The US Prison System

Montreal, Quebec

In previous articles in this space, I have argued that American prisons lack a clearly defined mission. They are caught between correctionalism and retributivism. They are not supported by any coherent philosophy of punishment. This makes them particularly susceptible to influence by those individuals within the criminal justice system who do have a philosophy, of any sort. For the most part, their philosophy, over the past thirty years, has been clear and straightforward: prisons are the site of warranted retribution against people guilty of moral transgression.

The left, for the most part, is still caught up in a suspicion, stimulated in large part by Michel Foucault’s Discipline and Punish, of the earlier, moral mission of correction characteristic of the prison system and of humanitarian groups such as the Quakers in the U.S. for the hundred years or so leading up to the 1970s, and has for this reason been unable to defend against the correctionalist institution’s displacement by something far more sinister. However correct the left may have been to raise philosophical concerns about the honesty of correctionalism’s claim to care about setting inmates on a course towards happiness and inclusion in society, these concerns do not correspond at all to the present reality of the prison institution. In spite of some vestiges of a bygone era’s philosophy of incarceration, the predominant philosophy in the U.S. is one that no longer even pretends to care about the well-being of inmates, and this is something much more frightening than the institution analysed by Foucault.

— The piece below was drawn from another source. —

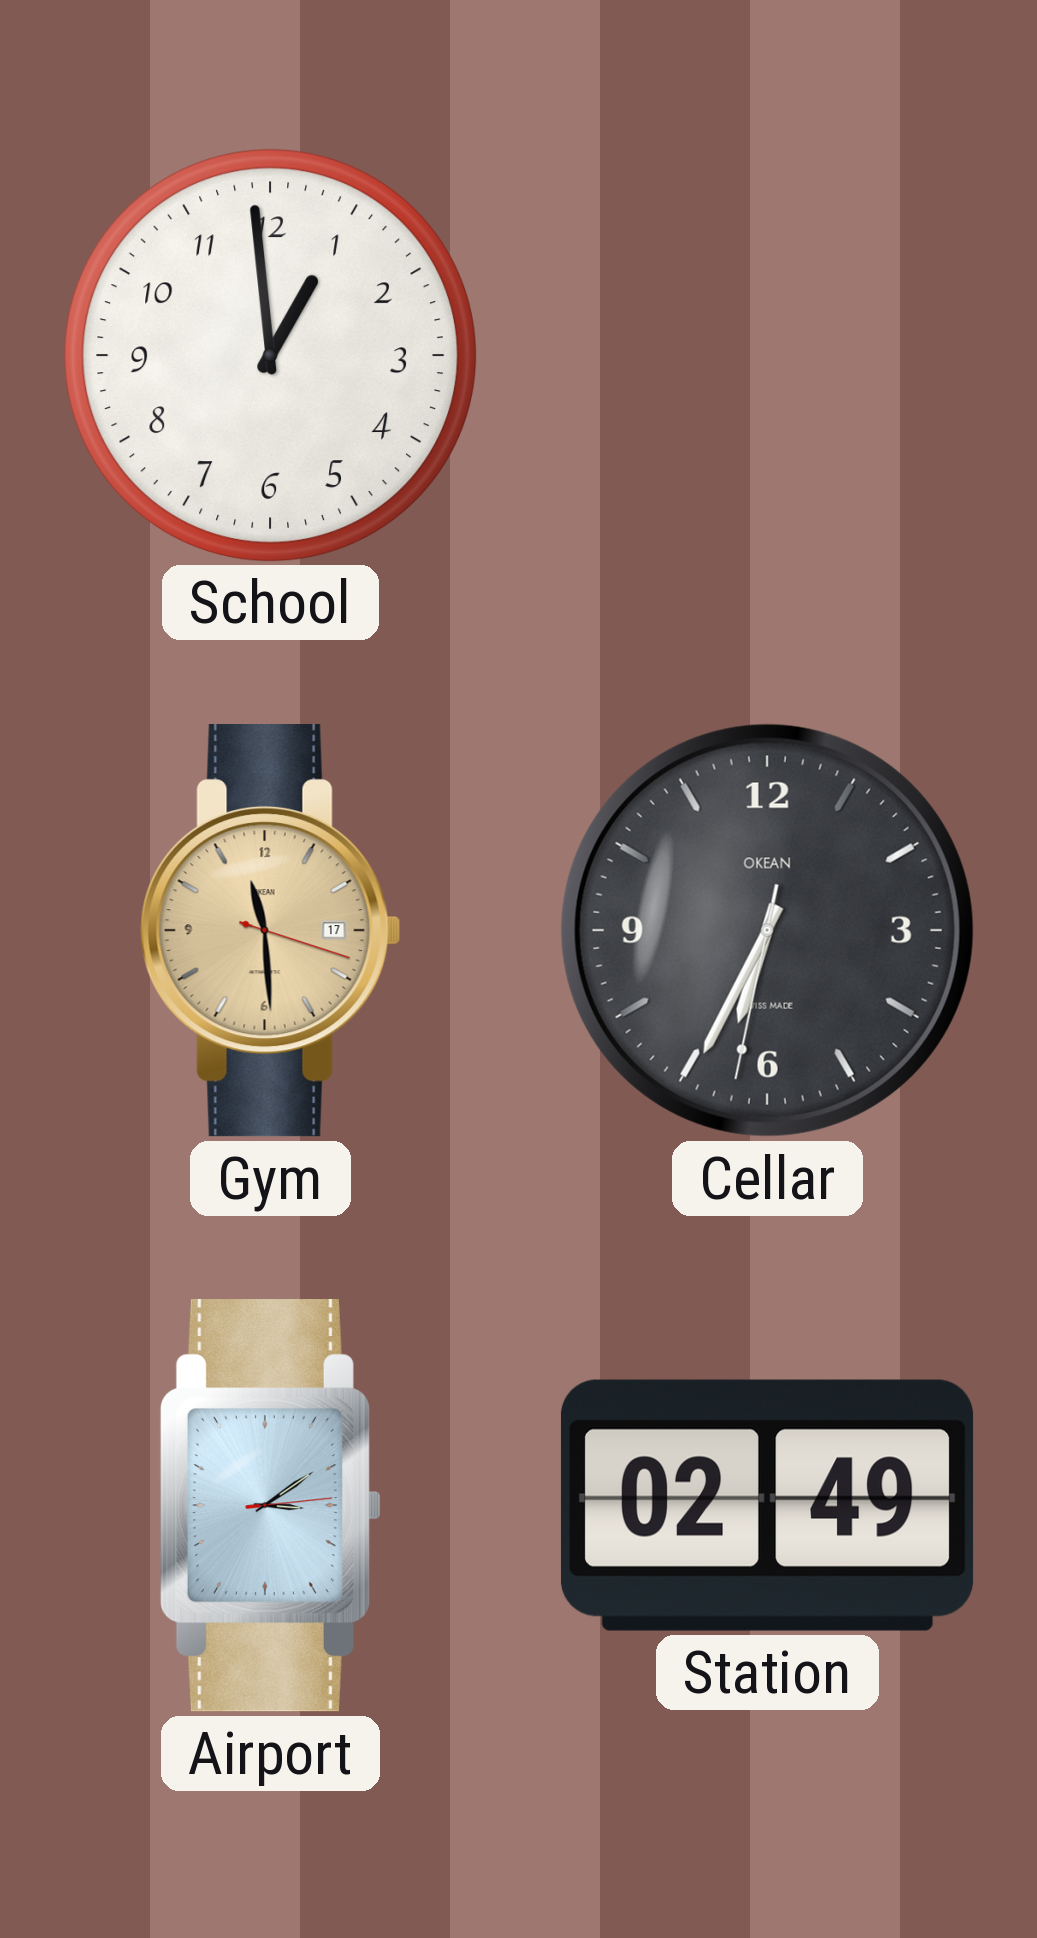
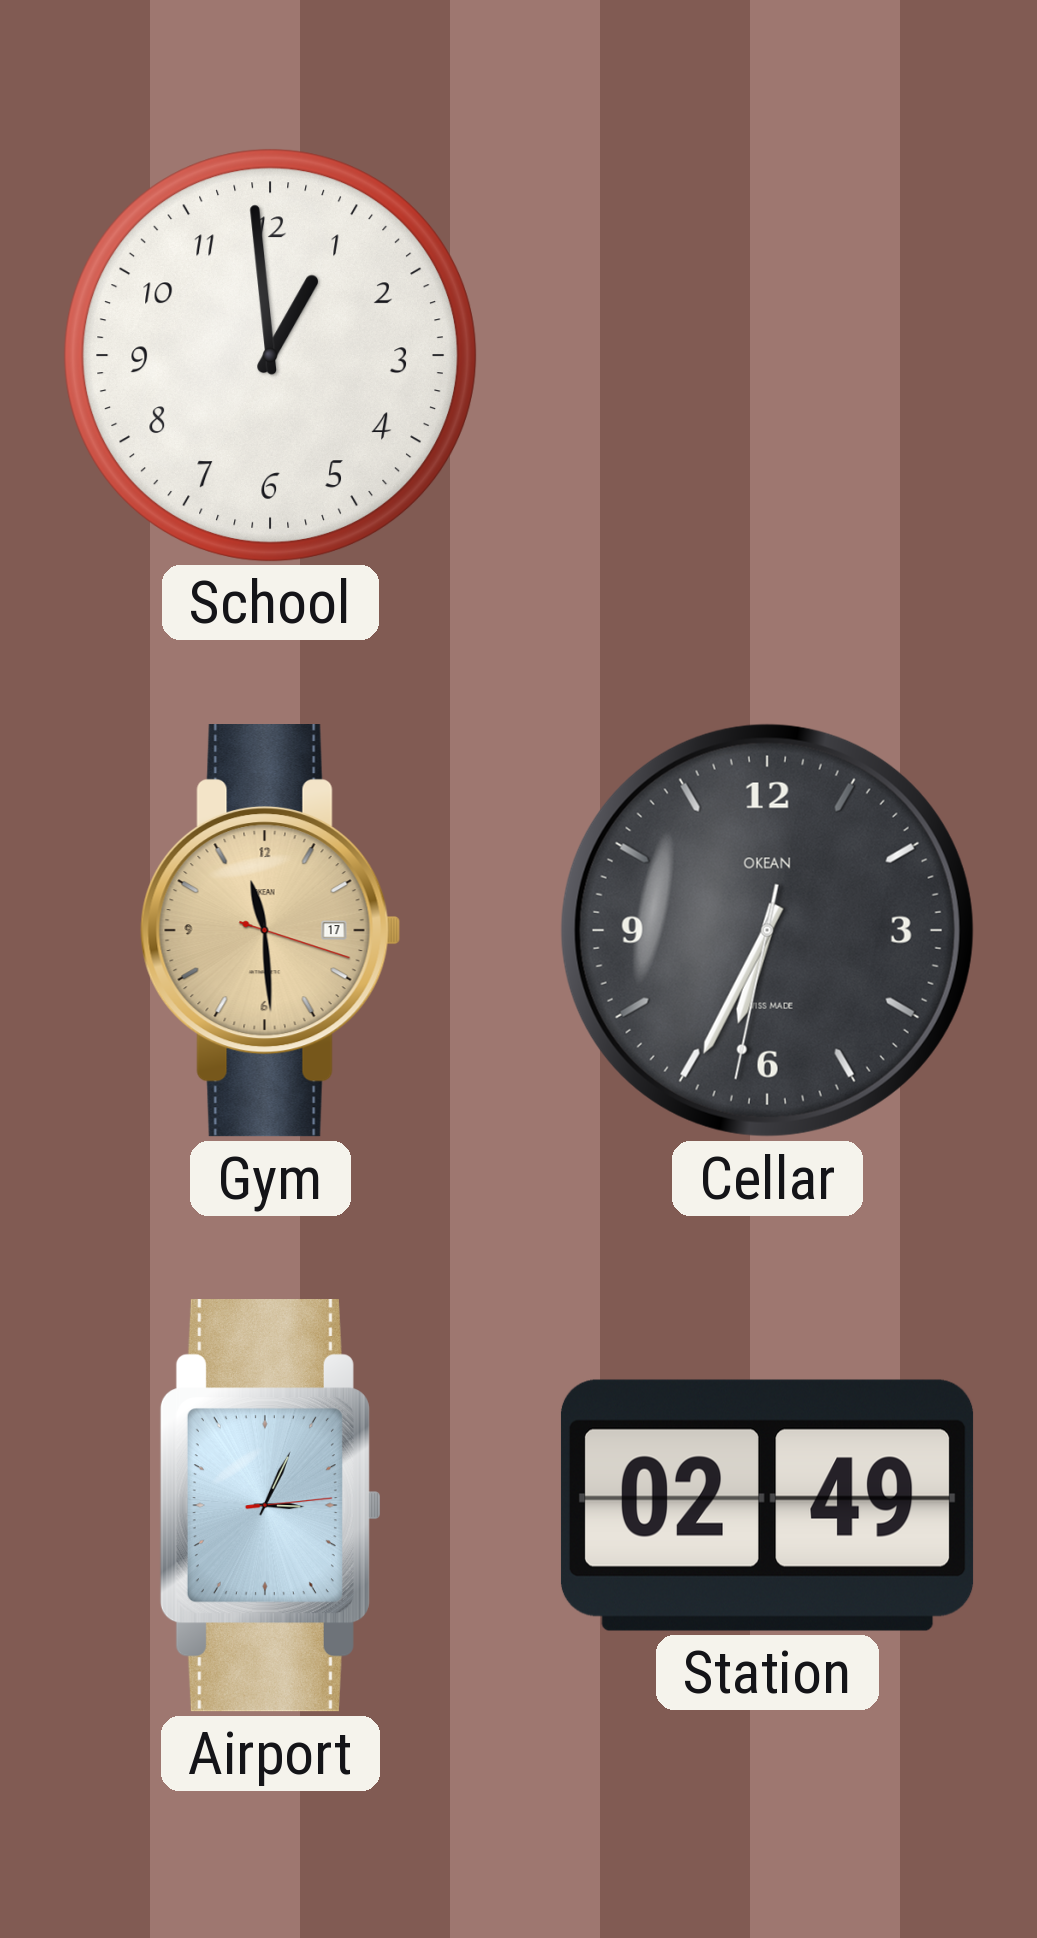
Airport: 3:09 -> 3:04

However sharp his indictment of the condescending and generally hypocritical claims of a bygone era’s carceral philosophy to be correcting the ways of its wayward charges, Foucault and others in his wake offered very little in the way of a positive program. For him, punishment issues not from justice but from a simple and ineradicable bloodthirstiness in human beings. One thus gets the sense that for Foucault the best way to deal with the need to punish while doing the least harm would be simply to cut off a few randomly chosen petty criminals’ heads in a public square and let the other petty criminals run about as before. This does not seem like a realistic option” and certainly does not seem more desirable than the admittedly imperfect reformist do-gooding of the Quakers.

In any case, Foucault’s negative case against correctionalism has proved succesful”it is now a moribund carceral philosophy. But it would have been nice had he, or someone else, offered a positive alternative. For what the decline of correctionalism has given way to is not an economical and honest way of dealing with a perhaps inborn need to exact punishment, but a bloated and shameful industry, hidden, to the extent possible, from public view.

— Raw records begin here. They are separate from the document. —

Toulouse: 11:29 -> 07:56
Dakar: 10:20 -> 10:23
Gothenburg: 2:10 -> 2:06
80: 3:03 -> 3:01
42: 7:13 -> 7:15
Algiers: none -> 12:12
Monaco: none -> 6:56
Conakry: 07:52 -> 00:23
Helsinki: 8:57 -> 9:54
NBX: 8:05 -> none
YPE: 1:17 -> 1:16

It is hoped that the reader will permit a short excursus, to look at an institution that has developed in many respects in step with the modern prison. (A fuller treatment of the parallels will appear in a forthcoming article of mine in the Radical Philosophy Review.) Until the 19th century, calves and lambs were bled in the street in front of the butcher’s shop, or at his stall in the market place; and of course there were stockades and other mechanisms for the public humiliation of prisoners. One might ask why, in the shifting of town centres from town centres to strip malls at highway off-ramps, did they not shift the butcheries and the stockades there as well? Why were these pushed even further out, out of towns and out of minds?

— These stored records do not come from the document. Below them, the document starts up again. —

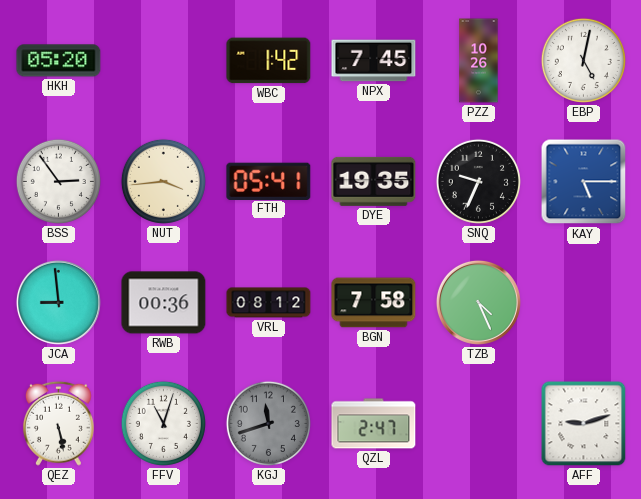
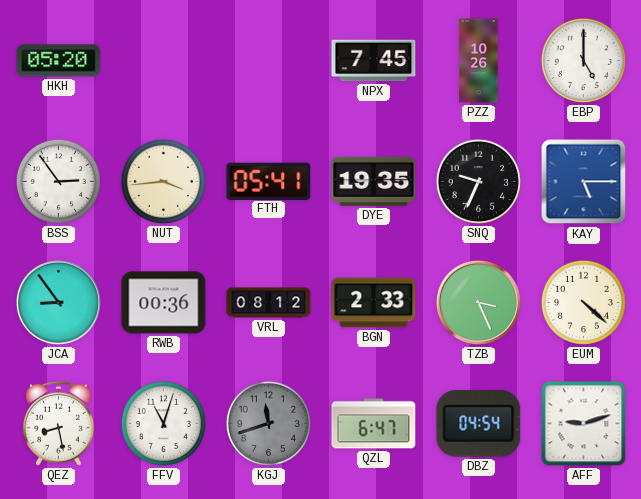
WBC: 1:42 -> none
EBP: 5:02 -> 5:00
JCA: 8:59 -> 8:54
BGN: 7:58 -> 2:33
TZB: 4:26 -> 3:26
EUM: none -> 4:22
QEZ: 5:28 -> 8:28
QZL: 2:47 -> 6:47
DBZ: none -> 04:54
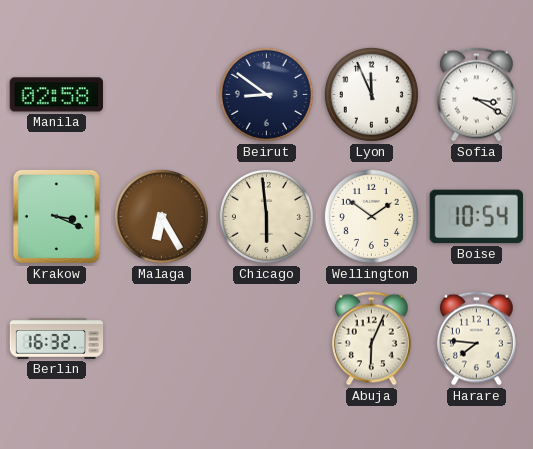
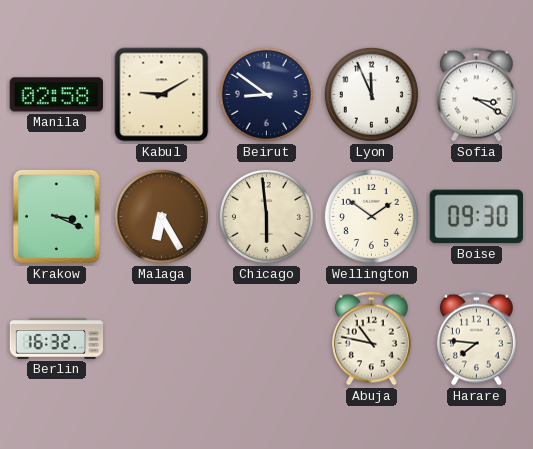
Kabul: none -> 9:10
Boise: 10:54 -> 09:30
Abuja: 6:04 -> 10:47
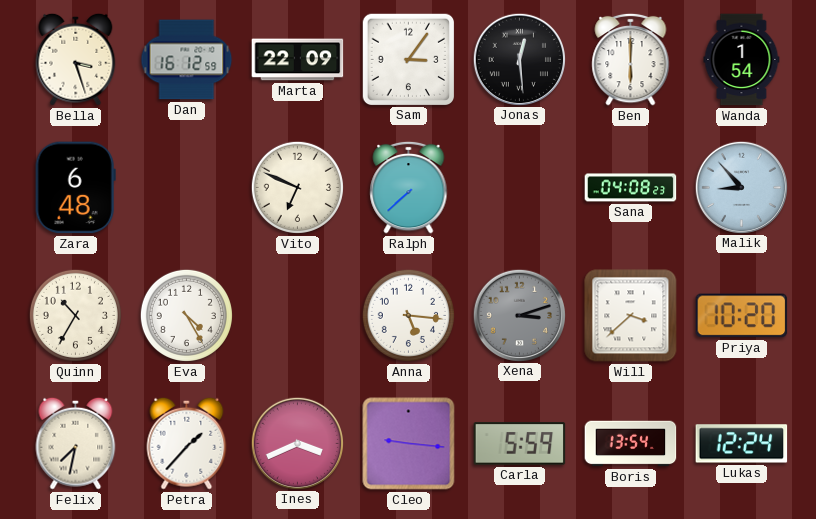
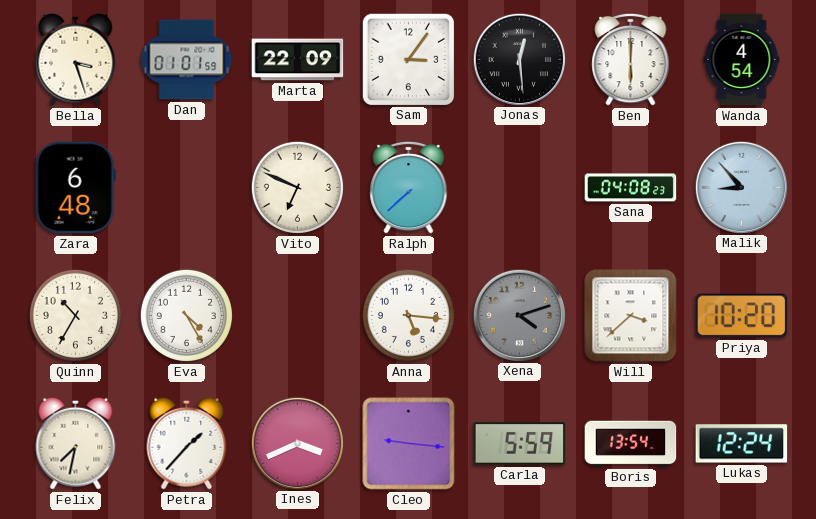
Dan: 16:12 -> 01:01
Wanda: 1:54 -> 4:54
Xena: 3:12 -> 4:12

From an architectural point of view the factory slaughterhouses and factory prisons are clearly the product of the same civilisation that sprouted Wal- Mart: they are outsized hangars, military in mood, indifferent and massive, clearly intended for high-capacity operation. The only difference is in the size of the signs announcing the different institutions’ different purposes. The box stores off the highway may not be quaint enough to make it into any illustrated children’s books, but they are still eligible for inclusion in reality. Industrial slaughterhouses and industrial prisons, in contrast, lacking big colorful signs and public parking, are as if non-existent in the modern landscape.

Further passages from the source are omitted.